Saved entries
────
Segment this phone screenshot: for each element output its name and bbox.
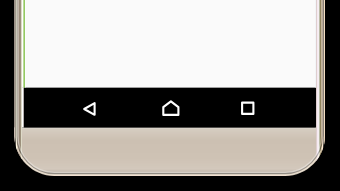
button[interactable]: Recent apps bbox=[215, 88, 299, 128]
button[interactable]: Home bbox=[131, 88, 215, 128]
button[interactable]: Back bbox=[47, 88, 131, 128]
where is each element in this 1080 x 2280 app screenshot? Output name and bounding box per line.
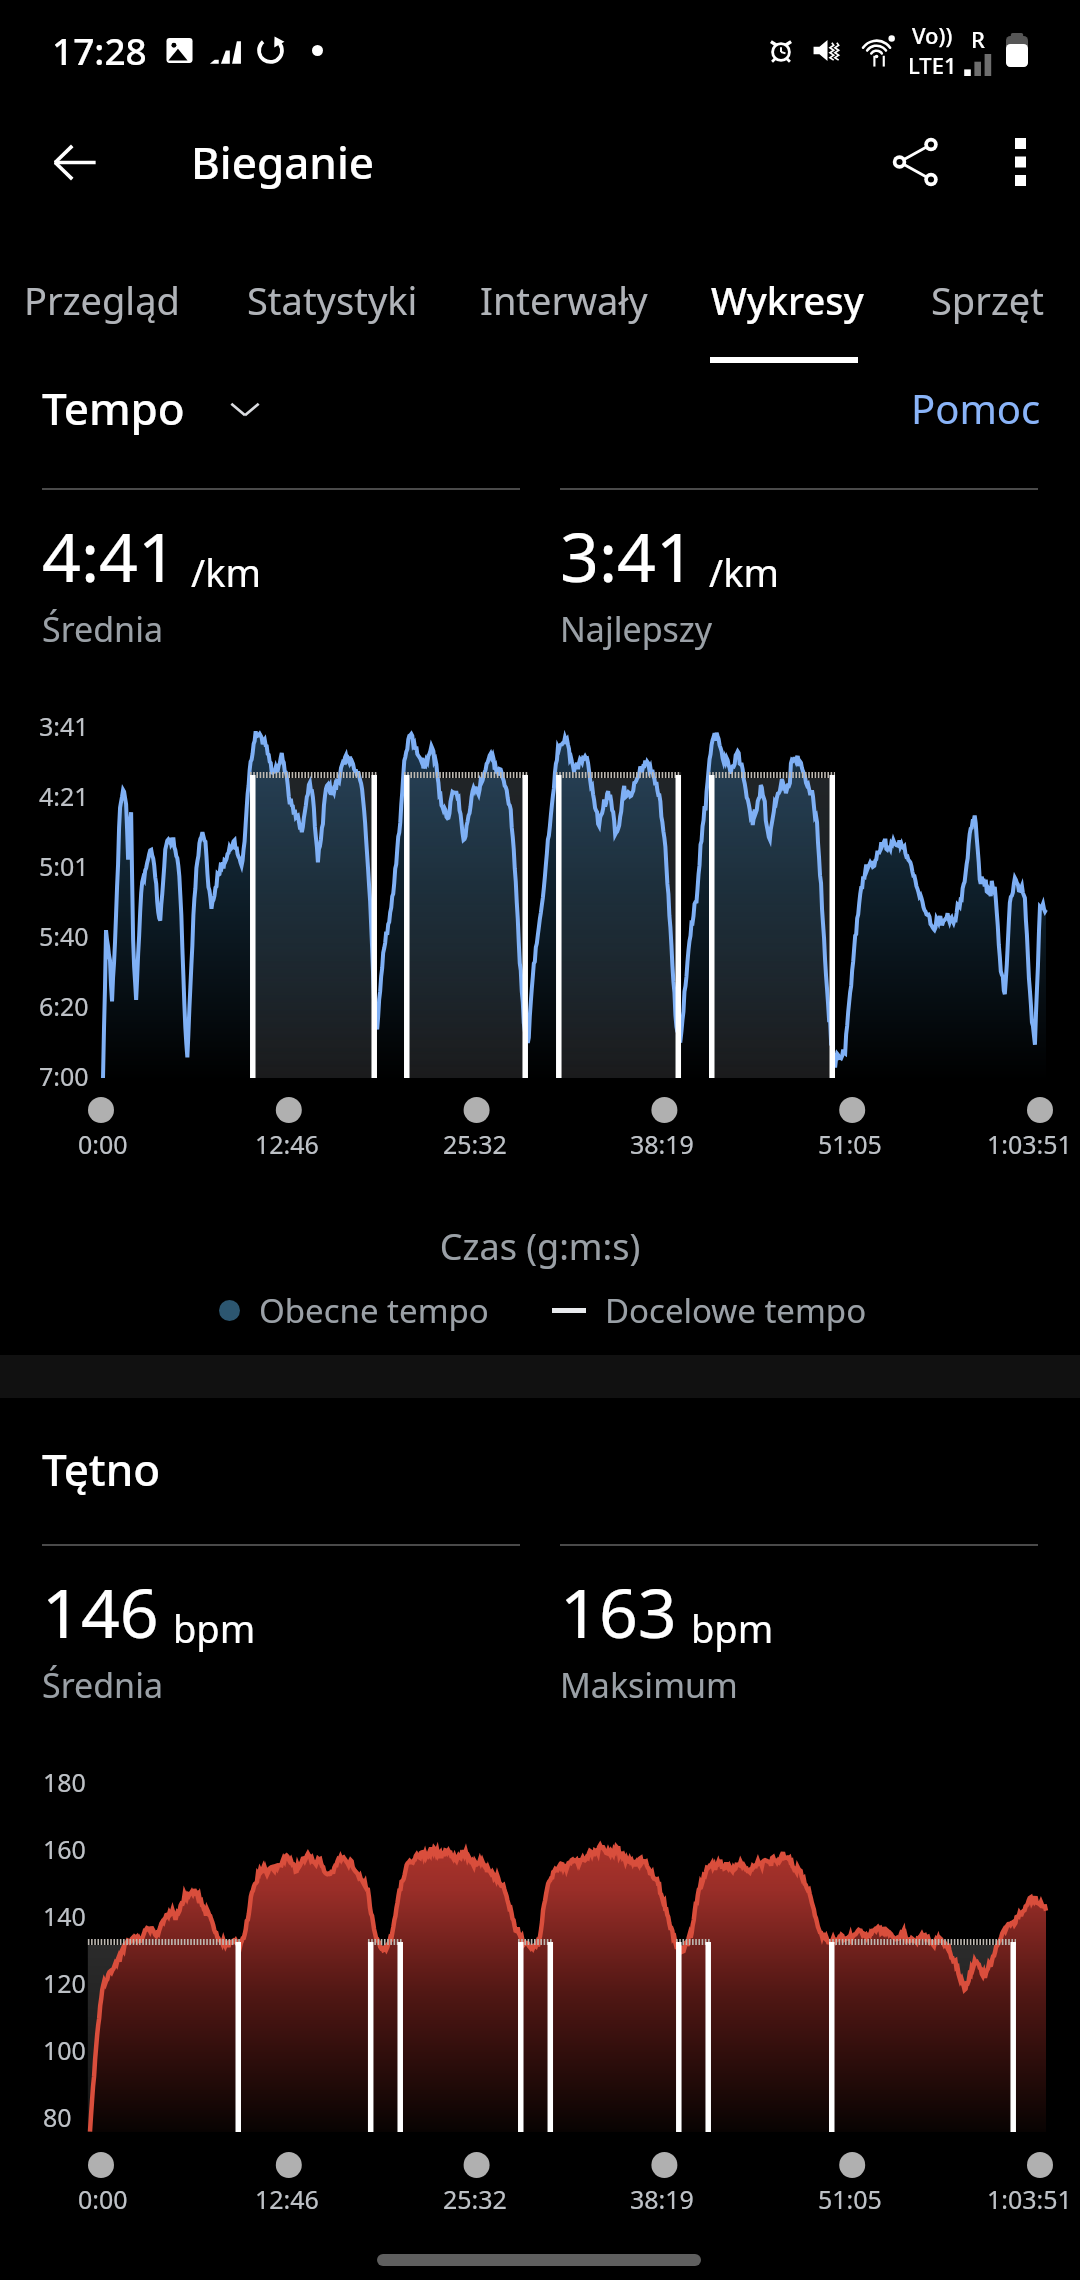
staticText: Pomoc <box>911 381 1041 435</box>
staticText: 140 <box>43 1899 86 1933</box>
staticText: 7:00 <box>39 1059 89 1093</box>
staticText: Wykresy <box>711 274 864 326</box>
button[interactable]: Przegląd <box>4 252 200 360</box>
staticText: Vo)) <box>912 20 953 50</box>
staticText: Średnia <box>42 606 163 652</box>
staticText: Tętno <box>42 1439 161 1499</box>
staticText: 51:05 <box>818 2182 882 2216</box>
button[interactable]: Pomoc <box>887 369 1080 447</box>
staticText: /km <box>191 546 261 598</box>
staticText: 80 <box>43 2100 72 2134</box>
button[interactable]: More options <box>968 110 1072 214</box>
staticText: Średnia <box>42 1662 163 1708</box>
staticText: Czas (g:m:s) <box>0 1222 1080 1271</box>
button[interactable]: Interwały <box>461 252 667 360</box>
staticText: Obecne tempo <box>259 1288 489 1333</box>
staticText: 38:19 <box>630 2182 694 2216</box>
staticText: 12:46 <box>255 2182 319 2216</box>
staticText: LTE1 <box>908 50 957 80</box>
staticText: 163 <box>560 1565 677 1658</box>
staticText: Przegląd <box>24 274 180 326</box>
button[interactable]: Share <box>864 110 968 214</box>
staticText: Maksimum <box>560 1662 738 1708</box>
staticText: 0:00 <box>78 1127 128 1161</box>
staticText: 12:46 <box>255 1127 319 1161</box>
staticText: 4:21 <box>39 779 89 813</box>
staticText: Tempo <box>42 378 185 438</box>
staticText: 100 <box>43 2033 86 2067</box>
staticText: Bieganie <box>191 132 375 192</box>
staticText: 3:41 <box>560 509 695 602</box>
staticText: bpm <box>691 1602 774 1654</box>
staticText: 4:41 <box>42 509 177 602</box>
staticText: 1:03:51 <box>987 1127 1072 1161</box>
staticText: 3:41 <box>39 709 89 743</box>
staticText: 51:05 <box>818 1127 882 1161</box>
staticText: Najlepszy <box>560 606 713 652</box>
staticText: Interwały <box>480 274 648 326</box>
staticText: bpm <box>173 1602 256 1654</box>
staticText: 38:19 <box>630 1127 694 1161</box>
button[interactable]: Wykresy <box>694 252 880 360</box>
staticText: 1:03:51 <box>987 2182 1072 2216</box>
button[interactable]: Sprzęt <box>904 252 1070 360</box>
staticText: 6:20 <box>39 989 89 1023</box>
staticText: R <box>971 24 985 54</box>
staticText: Sprzęt <box>931 274 1044 326</box>
staticText: /km <box>709 546 779 598</box>
staticText: 5:40 <box>39 919 89 953</box>
staticText: 146 <box>42 1565 159 1658</box>
button[interactable]: Statystyki <box>224 252 440 360</box>
staticText: 25:32 <box>443 1127 507 1161</box>
staticText: Statystyki <box>247 274 418 326</box>
button[interactable]: Back <box>24 112 124 212</box>
button[interactable]: Tempo <box>0 366 287 450</box>
staticText: 25:32 <box>443 2182 507 2216</box>
staticText: 120 <box>43 1966 86 2000</box>
staticText: 17:28 <box>52 25 147 75</box>
staticText: 0:00 <box>78 2182 128 2216</box>
staticText: 5:01 <box>39 849 89 883</box>
staticText: 160 <box>43 1832 86 1866</box>
staticText: Docelowe tempo <box>605 1288 867 1333</box>
staticText: 180 <box>43 1765 86 1799</box>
────
YOUR ASSIGNMENT> Reproduce the data in full. Do not carry over any picture.

RESPONSE>
Segment this phone screenshot: for each element output its name and bbox.
button[interactable]: Recent apps bbox=[215, 88, 299, 128]
button[interactable]: Home bbox=[131, 88, 215, 128]
button[interactable]: Back bbox=[47, 88, 131, 128]
where is each element in this 1080 x 2280 app screenshot? Output name and bounding box per line.
staticText: Pomoc <box>911 381 1041 435</box>
staticText: 140 <box>43 1899 86 1933</box>
staticText: 7:00 <box>39 1059 89 1093</box>
staticText: Wykresy <box>711 274 864 326</box>
button[interactable]: Przegląd <box>4 252 200 360</box>
staticText: Vo)) <box>912 20 953 50</box>
staticText: Średnia <box>42 606 163 652</box>
staticText: Tętno <box>42 1439 161 1499</box>
staticText: 51:05 <box>818 2182 882 2216</box>
button[interactable]: Pomoc <box>887 369 1080 447</box>
staticText: /km <box>191 546 261 598</box>
staticText: 80 <box>43 2100 72 2134</box>
button[interactable]: More options <box>968 110 1072 214</box>
staticText: Średnia <box>42 1662 163 1708</box>
staticText: Czas (g:m:s) <box>0 1222 1080 1271</box>
button[interactable]: Interwały <box>461 252 667 360</box>
staticText: Obecne tempo <box>259 1288 489 1333</box>
staticText: 38:19 <box>630 2182 694 2216</box>
staticText: 12:46 <box>255 2182 319 2216</box>
staticText: LTE1 <box>908 50 957 80</box>
staticText: 163 <box>560 1565 677 1658</box>
staticText: Przegląd <box>24 274 180 326</box>
button[interactable]: Share <box>864 110 968 214</box>
staticText: Maksimum <box>560 1662 738 1708</box>
staticText: 0:00 <box>78 1127 128 1161</box>
staticText: 12:46 <box>255 1127 319 1161</box>
staticText: 4:21 <box>39 779 89 813</box>
staticText: Tempo <box>42 378 185 438</box>
staticText: 100 <box>43 2033 86 2067</box>
staticText: Bieganie <box>191 132 375 192</box>
staticText: 3:41 <box>560 509 695 602</box>
staticText: bpm <box>691 1602 774 1654</box>
staticText: 4:41 <box>42 509 177 602</box>
staticText: 1:03:51 <box>987 1127 1072 1161</box>
staticText: 3:41 <box>39 709 89 743</box>
staticText: 51:05 <box>818 1127 882 1161</box>
staticText: Najlepszy <box>560 606 713 652</box>
staticText: Interwały <box>480 274 648 326</box>
staticText: bpm <box>173 1602 256 1654</box>
staticText: 38:19 <box>630 1127 694 1161</box>
button[interactable]: Wykresy <box>694 252 880 360</box>
staticText: 1:03:51 <box>987 2182 1072 2216</box>
button[interactable]: Sprzęt <box>904 252 1070 360</box>
staticText: 6:20 <box>39 989 89 1023</box>
staticText: R <box>971 24 985 54</box>
staticText: Sprzęt <box>931 274 1044 326</box>
staticText: /km <box>709 546 779 598</box>
staticText: 5:40 <box>39 919 89 953</box>
staticText: 146 <box>42 1565 159 1658</box>
button[interactable]: Statystyki <box>224 252 440 360</box>
staticText: 25:32 <box>443 1127 507 1161</box>
staticText: Statystyki <box>247 274 418 326</box>
button[interactable]: Back <box>24 112 124 212</box>
button[interactable]: Tempo <box>0 366 287 450</box>
staticText: 25:32 <box>443 2182 507 2216</box>
staticText: 120 <box>43 1966 86 2000</box>
staticText: 17:28 <box>52 25 147 75</box>
staticText: 0:00 <box>78 2182 128 2216</box>
staticText: 5:01 <box>39 849 89 883</box>
staticText: 160 <box>43 1832 86 1866</box>
staticText: Docelowe tempo <box>605 1288 867 1333</box>
staticText: 180 <box>43 1765 86 1799</box>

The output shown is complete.